Summers of Beautiful and Lasting Memories
It was almost two weeks ago today that I found myself in the South Street Seaport District of New York City. It was a brilliant sunny day, sturdy tugboats soundly moored in their slips, the sound of seagulls ever present in the background. If I closed my eyes, I could almost imagine the merchant ships of yesteryear easing into the harbor, its noisy sailors rambling over to the nearby Paris Restaurant for a foamy brew.
The problem with that scenario is that you have to open your eyes at some point. Off in the distance, I could see the elegant Statue of Liberty obscured by a thick haze. You could barely move a step without being jostled by the crowds, all clamoring to take in the view. And when I approached the Helen McAllister tugboat to take a picture, I happened to take a look down at the water, and it was a murky and muddy brown. I could not help but compare the waters of the harbor to the lakes and streams back home, where you can tell the side of a dropped coin from your kayak. Heck, on an especially clear day, you might even be able to determine the year the copper penny was minted.
As I drove over a bridge on the last leg of my drive to work today, I just had this sense of gratitude of how many clear and clean waterways we have in our backyard. We may be a landlocked state, the ocean hours away, but we can barely take a walk in the woods or by a busy thoroughfare without a creek or river greeting us. I got to thinking of how many of my childhood memories involved water, and it gave me another reason why I think this region is so special.

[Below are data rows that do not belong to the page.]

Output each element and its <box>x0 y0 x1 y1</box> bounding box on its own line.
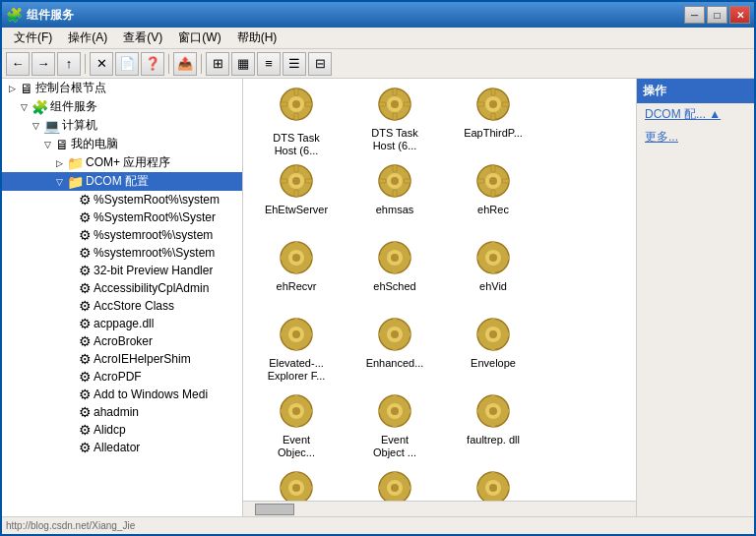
menu-help[interactable]: 帮助(H) <box>229 28 285 48</box>
expand-spacer <box>63 333 79 349</box>
tree-label: Alidcp <box>94 423 126 437</box>
tree-item-8[interactable]: ⚙ acppage.dll <box>2 315 242 332</box>
tree-item-dcom[interactable]: ▽ 📁 DCOM 配置 <box>2 172 242 191</box>
list-item[interactable]: EventObjec... <box>247 389 346 466</box>
gear-icon <box>279 163 314 202</box>
expand-spacer <box>63 422 79 438</box>
list-item[interactable]: FaxCom...Class <box>247 466 346 501</box>
view-details[interactable]: ☰ <box>283 52 306 76</box>
delete-button[interactable]: ✕ <box>90 52 113 76</box>
svg-rect-104 <box>502 409 509 413</box>
forward-button[interactable]: → <box>32 52 55 76</box>
list-item[interactable]: DTS TaskHost (6... <box>247 83 346 159</box>
list-item[interactable]: Enhanced... <box>346 313 444 389</box>
actions-more[interactable]: 更多... <box>637 126 754 149</box>
scrollbar-thumb[interactable] <box>255 504 294 515</box>
expand-spacer <box>63 209 79 225</box>
minimize-button[interactable]: ─ <box>684 6 705 24</box>
tree-icon: ⚙ <box>79 369 92 385</box>
tree-label: AccessibilityCplAdmin <box>94 281 209 295</box>
menu-action[interactable]: 操作(A) <box>60 28 115 48</box>
svg-rect-48 <box>305 256 312 260</box>
view-large-icons[interactable]: ⊞ <box>206 52 229 76</box>
tree-item-computers[interactable]: ▽ 💻 计算机 <box>2 116 242 135</box>
gear-icon <box>279 240 314 278</box>
tree-item-mycomputer[interactable]: ▽ 🖥 我的电脑 <box>2 135 242 153</box>
list-item[interactable]: FileSyste... <box>444 466 542 501</box>
tree-item-10[interactable]: ⚙ AcroIEHelperShim <box>2 350 242 368</box>
list-item[interactable]: ehmsas <box>346 159 444 236</box>
svg-rect-5 <box>281 102 287 106</box>
horizontal-scrollbar[interactable] <box>243 501 636 516</box>
list-item[interactable]: faultrep. dll <box>444 389 542 466</box>
list-item[interactable]: EapThirdP... <box>444 83 542 159</box>
svg-point-86 <box>292 407 300 415</box>
list-item[interactable]: EventObject ... <box>346 389 444 466</box>
tree-item-14[interactable]: ⚙ Alidcp <box>2 421 242 439</box>
expand-icon[interactable]: ▽ <box>39 137 55 152</box>
back-button[interactable]: ← <box>6 52 30 76</box>
tree-item-9[interactable]: ⚙ AcroBroker <box>2 332 242 350</box>
list-item[interactable]: DTS TaskHost (6... <box>346 83 444 159</box>
svg-rect-31 <box>393 165 397 172</box>
expand-icon[interactable]: ▷ <box>4 81 20 96</box>
svg-rect-111 <box>305 486 312 490</box>
list-item[interactable]: ehRecvr <box>247 236 346 313</box>
expand-icon[interactable]: ▽ <box>51 174 67 190</box>
tree-item-complus[interactable]: ▷ 📁 COM+ 应用程序 <box>2 153 242 172</box>
sidebar: ▷ 🖥 控制台根节点 ▽ 🧩 组件服务 ▽ 💻 计算机 ▽ 🖥 我的电脑 ▷ <box>2 79 243 516</box>
maximize-button[interactable]: □ <box>707 6 727 24</box>
list-item[interactable]: Elevated-...Explorer F... <box>247 313 346 389</box>
tree-item-6[interactable]: ⚙ AccessibilityCplAdmin <box>2 279 242 297</box>
expand-spacer <box>63 387 79 402</box>
gear-icon <box>475 317 511 355</box>
item-label: faultrep. dll <box>467 434 520 447</box>
expand-icon[interactable]: ▷ <box>51 155 67 171</box>
svg-rect-19 <box>477 102 484 106</box>
svg-rect-117 <box>379 486 386 490</box>
tree-item-4[interactable]: ⚙ %systemroot%\System <box>2 244 242 262</box>
tree-item-2[interactable]: ⚙ %SystemRoot%\Syster <box>2 208 242 226</box>
expand-icon[interactable]: ▽ <box>28 118 43 134</box>
properties-button[interactable]: 📄 <box>115 52 139 76</box>
list-item[interactable]: File PropSheet Pa... <box>346 466 444 501</box>
tree-label: %systemroot%\System <box>94 246 215 260</box>
list-item[interactable]: Envelope <box>444 313 542 389</box>
menu-file[interactable]: 文件(F) <box>6 28 60 48</box>
list-item[interactable]: ehSched <box>346 236 444 313</box>
gear-icon <box>475 470 511 501</box>
tree-item-15[interactable]: ⚙ Alledator <box>2 439 242 456</box>
menu-window[interactable]: 窗口(W) <box>170 28 228 48</box>
list-item[interactable]: ehRec <box>444 159 542 236</box>
expand-icon[interactable]: ▽ <box>16 99 32 115</box>
expand-spacer <box>63 440 79 455</box>
tree-item-13[interactable]: ⚙ ahadmin <box>2 403 242 421</box>
svg-point-44 <box>292 254 300 262</box>
tree-item-5[interactable]: ⚙ 32-bit Preview Handler <box>2 262 242 279</box>
tree-item-7[interactable]: ⚙ AccStore Class <box>2 297 242 315</box>
help-button[interactable]: ❓ <box>141 52 164 76</box>
tree-icon: 💻 <box>43 118 60 134</box>
main-area: ▷ 🖥 控制台根节点 ▽ 🧩 组件服务 ▽ 💻 计算机 ▽ 🖥 我的电脑 ▷ <box>2 79 754 516</box>
view-extra[interactable]: ⊟ <box>308 52 332 76</box>
export-button[interactable]: 📤 <box>173 52 197 76</box>
svg-rect-118 <box>404 486 410 490</box>
tree-item-11[interactable]: ⚙ AcroPDF <box>2 368 242 386</box>
item-label: ehmsas <box>376 204 414 216</box>
up-button[interactable]: ↑ <box>57 52 81 76</box>
menu-view[interactable]: 查看(V) <box>115 28 170 48</box>
tree-icon: 🖥 <box>55 137 69 152</box>
list-item[interactable]: ehVid <box>444 236 542 313</box>
item-label: EventObjec... <box>278 434 315 459</box>
list-item[interactable]: EhEtwServer <box>247 159 346 236</box>
close-button[interactable]: ✕ <box>729 6 750 24</box>
tree-item-1[interactable]: ⚙ %SystemRoot%\system <box>2 191 242 208</box>
tree-item-components[interactable]: ▽ 🧩 组件服务 <box>2 97 242 116</box>
tree-item-12[interactable]: ⚙ Add to Windows Medi <box>2 386 242 403</box>
view-list[interactable]: ≡ <box>257 52 281 76</box>
view-small-icons[interactable]: ▦ <box>231 52 255 76</box>
tree-item-3[interactable]: ⚙ %systemroot%\system <box>2 226 242 244</box>
tree-item-root[interactable]: ▷ 🖥 控制台根节点 <box>2 79 242 97</box>
actions-dcom-config[interactable]: DCOM 配... ▲ <box>637 103 754 126</box>
content-scroll[interactable]: DTS TaskHost (6... DTS TaskHost (6... Ea… <box>243 79 636 501</box>
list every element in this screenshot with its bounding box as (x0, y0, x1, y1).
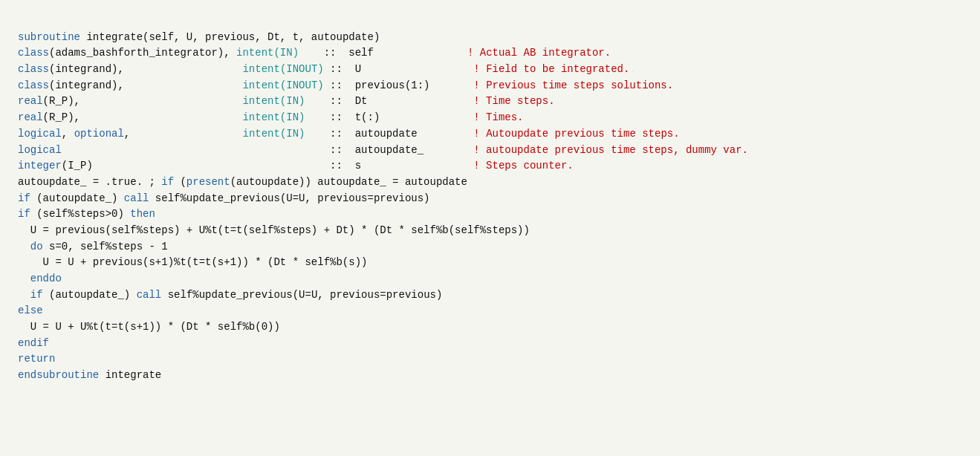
intent-inout1: intent(INOUT) (242, 63, 323, 75)
comment1: ! Actual AB integrator. (467, 47, 611, 59)
keyword-optional: optional (74, 128, 124, 140)
intent-in3: intent(IN) (242, 111, 305, 123)
intent-in4: intent(IN) (242, 128, 305, 140)
comment7: ! autoupdate previous time steps, dummy … (473, 144, 748, 156)
keyword-if4: if (30, 289, 49, 301)
comment3: ! Previous time steps solutions. (473, 79, 673, 91)
keyword-return: return (18, 353, 55, 365)
keyword-subroutine: subroutine (18, 31, 86, 43)
keyword-if1: if (161, 176, 180, 188)
keyword-logical2: logical (18, 144, 62, 156)
comment6: ! Autoupdate previous time steps. (473, 128, 679, 140)
intent-in2: intent(IN) (242, 95, 305, 107)
keyword-endif: endif (18, 337, 49, 349)
keyword-endsubroutine: endsubroutine (18, 369, 106, 381)
keyword-if3: if (18, 208, 36, 220)
comment4: ! Time steps. (473, 95, 554, 107)
keyword-then: then (130, 208, 155, 220)
comment8: ! Steps counter. (473, 160, 573, 172)
keyword-logical1: logical (18, 128, 62, 140)
keyword-do: do (30, 241, 49, 253)
keyword-class3: class (18, 79, 49, 91)
keyword-else: else (18, 304, 43, 316)
keyword-present: present (186, 176, 230, 188)
keyword-call1: call (124, 192, 155, 204)
keyword-class1: class (18, 47, 49, 59)
code-block: subroutine integrate(self, U, previous, … (18, 13, 962, 384)
keyword-call2: call (137, 289, 168, 301)
keyword-if2: if (18, 192, 36, 204)
intent-in1: intent(IN) (236, 47, 299, 59)
comment2: ! Field to be integrated. (473, 63, 629, 75)
comment5: ! Times. (473, 111, 523, 123)
keyword-integer: integer (18, 160, 62, 172)
intent-inout2: intent(INOUT) (242, 79, 323, 91)
keyword-real1: real (18, 95, 43, 107)
keyword-enddo: enddo (30, 273, 62, 284)
keyword-real2: real (18, 111, 43, 123)
keyword-class2: class (18, 63, 49, 75)
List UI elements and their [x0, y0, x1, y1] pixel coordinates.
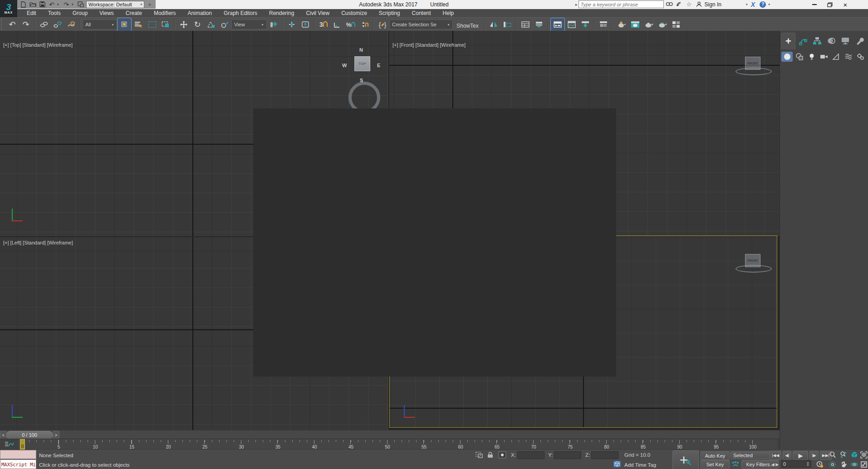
undo-dropdown-arrow[interactable]: ▾ [57, 3, 61, 6]
category-helpers[interactable] [830, 52, 842, 62]
project-folder-icon[interactable] [77, 1, 85, 8]
category-geometry[interactable] [781, 52, 793, 62]
menu-item-graph-editors[interactable]: Graph Editors [218, 9, 263, 17]
undo-icon[interactable]: ↶ [48, 1, 56, 8]
zoom-extents-icon[interactable] [849, 451, 859, 459]
tab-motion[interactable] [824, 33, 838, 49]
menu-item-rendering[interactable]: Rendering [263, 9, 300, 17]
isolate-selection-toggle[interactable] [613, 460, 622, 468]
maximize-viewport-toggle[interactable] [859, 460, 868, 469]
menu-item-content[interactable]: Content [406, 9, 437, 17]
rendered-frame-window-button[interactable] [628, 18, 642, 31]
maximize-button[interactable] [822, 0, 838, 9]
pan-hand-icon[interactable] [839, 460, 848, 469]
select-and-move-button[interactable] [177, 18, 191, 31]
menu-item-group[interactable]: Group [67, 9, 93, 17]
viewcube-north-label[interactable]: N [359, 47, 363, 53]
absolute-mode-toggle[interactable] [497, 451, 507, 459]
time-configuration-icon[interactable] [815, 460, 825, 469]
spinner-snap-toggle[interactable] [358, 18, 371, 31]
angle-snap-toggle[interactable] [330, 18, 344, 31]
toggle-layer-explorer-button[interactable] [532, 18, 546, 31]
menu-item-scripting[interactable]: Scripting [373, 9, 406, 17]
snaps-toggle-3d[interactable]: 3 [317, 18, 330, 31]
search-expander-icon[interactable]: ▸ [575, 2, 578, 7]
tab-modify[interactable] [796, 33, 809, 49]
y-coordinate-field[interactable] [554, 451, 581, 459]
next-frame-button[interactable]: > [53, 431, 59, 439]
menu-item-modifiers[interactable]: Modifiers [148, 9, 182, 17]
next-frame-button[interactable]: |▶ [809, 451, 818, 460]
close-button[interactable]: × [838, 0, 853, 9]
open-mini-curve-editor-button[interactable] [0, 439, 19, 449]
category-shapes[interactable] [794, 52, 805, 62]
category-cameras[interactable] [818, 52, 829, 62]
communication-center-icon[interactable] [675, 1, 684, 8]
search-icon[interactable] [665, 1, 674, 8]
exchange-apps-icon[interactable]: X [748, 1, 757, 8]
crossing-selection-icon[interactable] [475, 451, 484, 459]
select-and-scale-button[interactable] [204, 18, 218, 31]
reference-coordinate-dropdown[interactable]: View▼ [231, 20, 267, 29]
sign-in-dropdown-arrow[interactable]: ▾ [746, 3, 748, 6]
x-coordinate-field[interactable] [517, 451, 544, 459]
time-slider-handle[interactable]: 0 / 100 [6, 431, 53, 439]
zoom-tool-icon[interactable] [828, 451, 838, 459]
dope-sheet-button[interactable] [579, 18, 592, 31]
category-lights[interactable] [806, 52, 817, 62]
toggle-scene-explorer-button[interactable] [519, 18, 532, 31]
select-and-link-icon[interactable] [37, 18, 51, 31]
select-and-manipulate-button[interactable] [285, 18, 299, 31]
orbit-icon[interactable] [849, 460, 859, 469]
undo-scene-button[interactable]: ↶ [5, 18, 19, 31]
favorites-star-icon[interactable]: ☆ [685, 1, 694, 8]
menu-item-customize[interactable]: Customize [335, 9, 373, 17]
open-file-icon[interactable] [29, 1, 37, 8]
toolbar-drag-handle[interactable] [1, 19, 5, 30]
viewport-left-label[interactable]: [+] [Left] [Standard] [Wireframe] [3, 240, 73, 245]
zoom-extents-all-icon[interactable] [859, 451, 868, 459]
save-file-icon[interactable] [38, 1, 46, 8]
named-selection-sets-dropdown[interactable]: Create Selection Se▼ [389, 20, 453, 29]
category-space-warps[interactable] [843, 52, 854, 62]
field-of-view-region-icon[interactable] [828, 460, 838, 469]
frame-spinner[interactable]: ▲▼ [806, 461, 809, 467]
viewcube-ring-front[interactable] [736, 68, 772, 75]
z-coordinate-field[interactable] [591, 451, 618, 459]
viewcube-west-label[interactable]: W [342, 63, 347, 68]
help-dropdown-arrow[interactable]: ▾ [768, 3, 770, 6]
viewcube-top-face[interactable]: TOP [354, 56, 370, 71]
viewport-front-label[interactable]: [+] [Front] [Standard] [Wireframe] [392, 42, 466, 48]
render-in-a360-button[interactable] [656, 18, 669, 31]
menu-item-views[interactable]: Views [93, 9, 120, 17]
select-by-name-button[interactable] [132, 18, 145, 31]
showtex-button[interactable]: ShowTex [453, 20, 482, 29]
search-input[interactable] [579, 0, 664, 8]
viewcube-east-label[interactable]: E [377, 63, 380, 68]
viewcube-ring-active[interactable] [736, 265, 772, 273]
auto-key-button[interactable]: Auto Key [701, 451, 730, 460]
workspace-dropdown[interactable]: Workspace: Default ▾ [86, 1, 144, 8]
set-key-button[interactable]: Set Key [701, 460, 730, 469]
render-setup-button[interactable] [642, 18, 656, 31]
selection-lock-toggle[interactable] [485, 451, 495, 459]
redo-dropdown-arrow[interactable]: ▾ [72, 3, 75, 6]
tab-create[interactable]: + [781, 33, 795, 49]
set-keys-button[interactable]: + [672, 450, 699, 469]
zoom-all-icon[interactable] [839, 451, 848, 459]
tab-utilities[interactable] [853, 33, 866, 49]
material-editor-button[interactable] [615, 18, 628, 31]
maxscript-mini-listener[interactable]: MAXScript Mi [0, 459, 36, 469]
toggle-ribbon-button[interactable] [550, 18, 565, 31]
rectangular-selection-region-button[interactable] [145, 18, 159, 31]
percent-snap-toggle[interactable]: % [344, 18, 358, 31]
macro-recorder-field[interactable] [0, 450, 36, 459]
select-and-place-button[interactable] [218, 18, 231, 31]
bind-to-space-warp-icon[interactable] [64, 18, 78, 31]
viewport-top-label[interactable]: [+] [Top] [Standard] [Wireframe] [3, 42, 73, 48]
go-to-start-button[interactable]: |◀◀ [770, 451, 781, 460]
unlink-selection-icon[interactable] [51, 18, 64, 31]
menu-item-create[interactable]: Create [120, 9, 148, 17]
redo-scene-button[interactable]: ↷ [19, 18, 33, 31]
keyboard-shortcut-override-toggle[interactable] [299, 18, 312, 31]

My siblings and I learned to fish on Miles Pond, my dad patiently threading worms through hooks on shore, gently lobbing our lines into the brink. I can vividly remember being mesmerized by the little red-and-white bobbers, tempting and torturing us by dropping below the water’s surface for a nanosecond. You would have thought that the scant five-inch sunfish we caught were prize ocean marlins by our reactions. It was also at this pond that we watched astronauts walking on the moon, on a black-and-white television smaller than my computer monitor at work.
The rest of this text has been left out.